• _Prompt_:
Keep each line of the material that includes "shipping", and leave out the rest.

• _Data for analysis_:
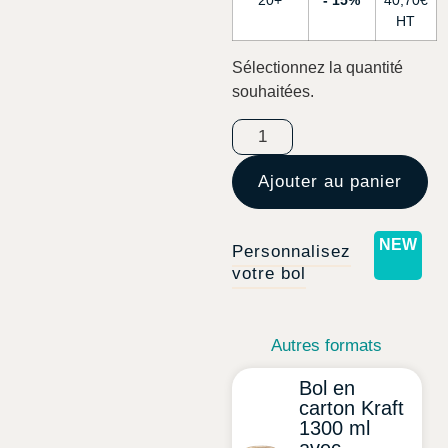
20+
15%
40,70
€
Sélectionnez la quantité
souhaitées.
Ajouter au panier
Personnalisez
votre bol
Autres formats
Bol en
carton Kraft
1300 ml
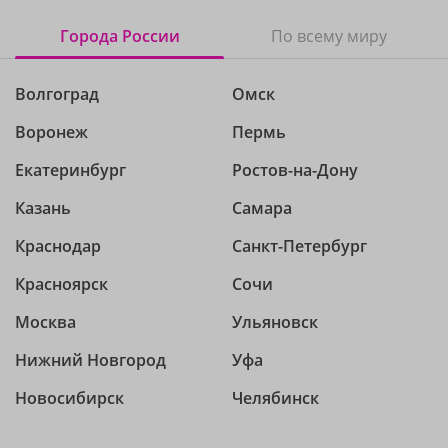
Города России
По всему миру
Волгоград
Омск
Воронеж
Пермь
Екатеринбург
Ростов-на-Дону
Казань
Самара
Краснодар
Санкт-Петербург
Красноярск
Сочи
Москва
Ульяновск
Нижний Новгород
Уфа
Новосибирск
Челябинск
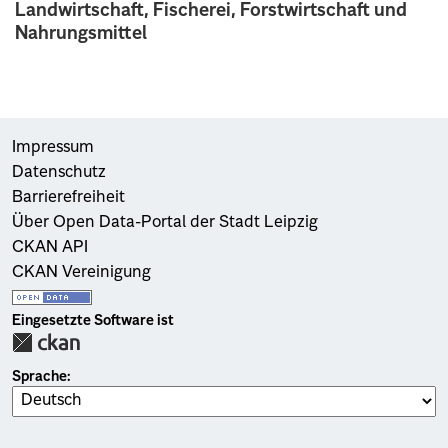
Landwirtschaft, Fischerei, Forstwirtschaft und
Nahrungsmittel
Impressum
Datenschutz
Barrierefreiheit
Über Open Data-Portal der Stadt Leipzig
CKAN API
CKAN Vereinigung
Eingesetzte Software ist
Sprache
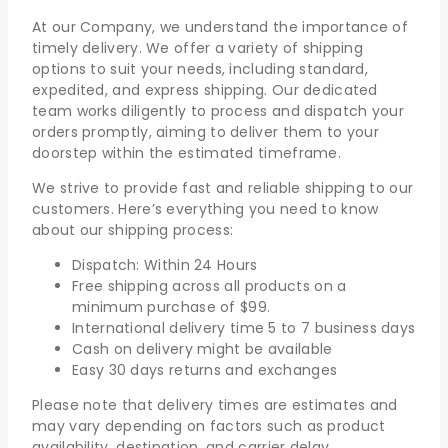
At our Company, we understand the importance of
timely delivery. We offer a variety of shipping
options to suit your needs, including standard,
expedited, and express shipping. Our dedicated
team works diligently to process and dispatch your
orders promptly, aiming to deliver them to your
doorstep within the estimated timeframe.
We strive to provide fast and reliable shipping to our
customers. Here’s everything you need to know
about our shipping process:
Dispatch: Within 24 Hours
Free shipping across all products on a
minimum purchase of $99.
International delivery time 5 to 7 business days
Cash on delivery might be available
Easy 30 days returns and exchanges
Please note that delivery times are estimates and
may vary depending on factors such as product
availability, destination, and carrier delay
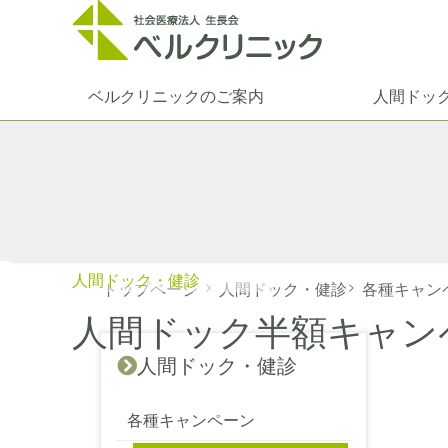
ベルクリニックのご案内
人間ドッ
人間ドック・健診
トップページ
>
人間ドック・健診
>
各種キャン
人間ドック半額キャン
人間ドック・健診
各種キャンペーン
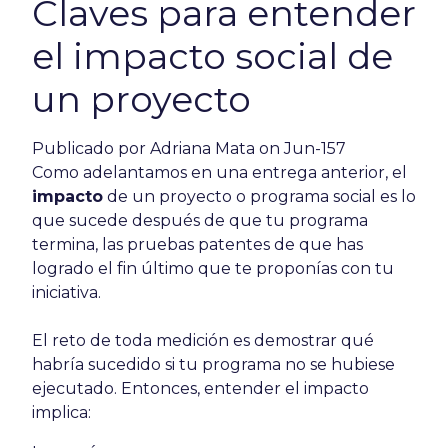
Claves para entender
el impacto social de
un proyecto
Publicado por
Adriana Mata
on Jun-157
Como adelantamos en una entrega anterior, el
impacto
de un proyecto o programa social es lo
que sucede después de que tu programa
termina, las pruebas patentes de que has
logrado el fin último que te proponías con tu
iniciativa.
El reto de toda medición es demostrar qué
habría sucedido si tu programa no se hubiese
ejecutado. Entonces, entender el impacto
implica:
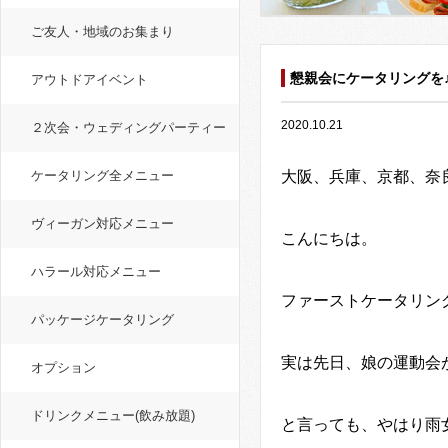
ご友人・地域のお集まり
懇親会にケータリングを
アウトドアイベント
2020.10.21
２次会・ウェディングパーティー
ケータリング全メニュー
大阪、兵庫、京都、奈
ヴィーガン対応メニュー
こんにちは。
ハラール対応メニュー
ファーストケータリン
パッケージケータリング
実は先日、娘の運動会
オプション
ドリンクメニュー(飲み放題)
と言っても、やはり雨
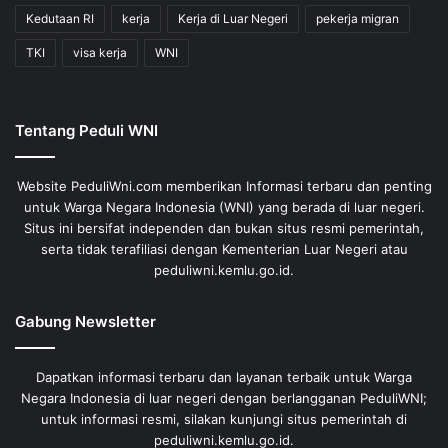
Kedutaan RI
kerja
Kerja di Luar Negeri
pekerja migran
TKI
visa kerja
WNI
Tentang Peduli WNI
Website PeduliWni.com memberikan Informasi terbaru dan penting
untuk Warga Negara Indonesia (WNI) yang berada di luar negeri.
Situs ini bersifat independen dan bukan situs resmi pemerintah,
serta tidak terafiliasi dengan Kementerian Luar Negeri atau
peduliwni.kemlu.go.id.
Gabung Newsletter
Dapatkan informasi terbaru dan layanan terbaik untuk Warga
Negara Indonesia di luar negeri dengan berlangganan PeduliWNI;
untuk informasi resmi, silakan kunjungi situs pemerintah di
peduliwni.kemlu.go.id.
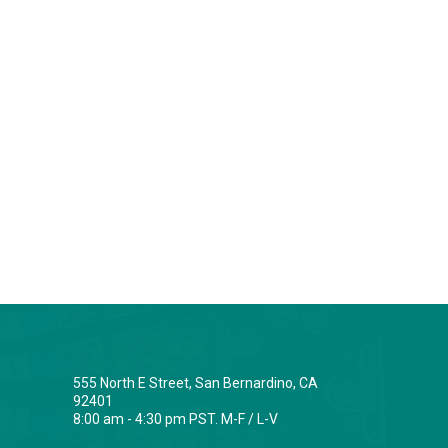
555 North E Street, San Bernardino, CA
92401
8:00 am - 4:30 pm PST. M-F / L-V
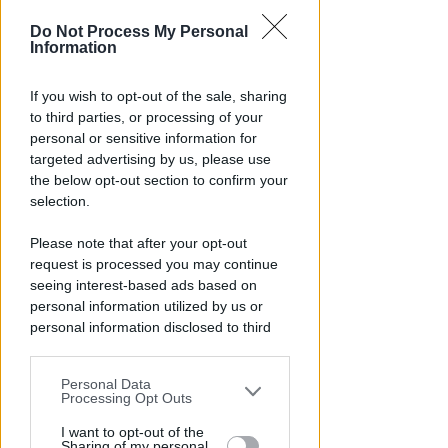
Do Not Process My Personal
Information
If you wish to opt-out of the sale, sharing
to third parties, or processing of your
personal or sensitive information for
GOLDEN CLUB RIMINI
targeted advertising by us, please use
Marco Ercoli e Chiara Camporesi
the below opt-out section to confirm your
vincono la 7ª Guarda Rimini
selection.
FOTO
Icaro Sport
di
Please note that after your opt-out
request is processed you may continue
seeing interest-based ads based on
personal information utilized by us or
personal information disclosed to third
parties prior to your opt-out.
Personal Data
You may separately opt-out of the further
Processing Opt Outs
disclosure of your personal information
by third parties on the IAB’s list of
I want to opt-out of the
Sharing of my personal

• _Exercise response_:
timely delivery. We offer a variety of shipping
expedited, and express shipping. Our dedicated
We strive to provide fast and reliable shipping to our
about our shipping process:
Free shipping across all products on a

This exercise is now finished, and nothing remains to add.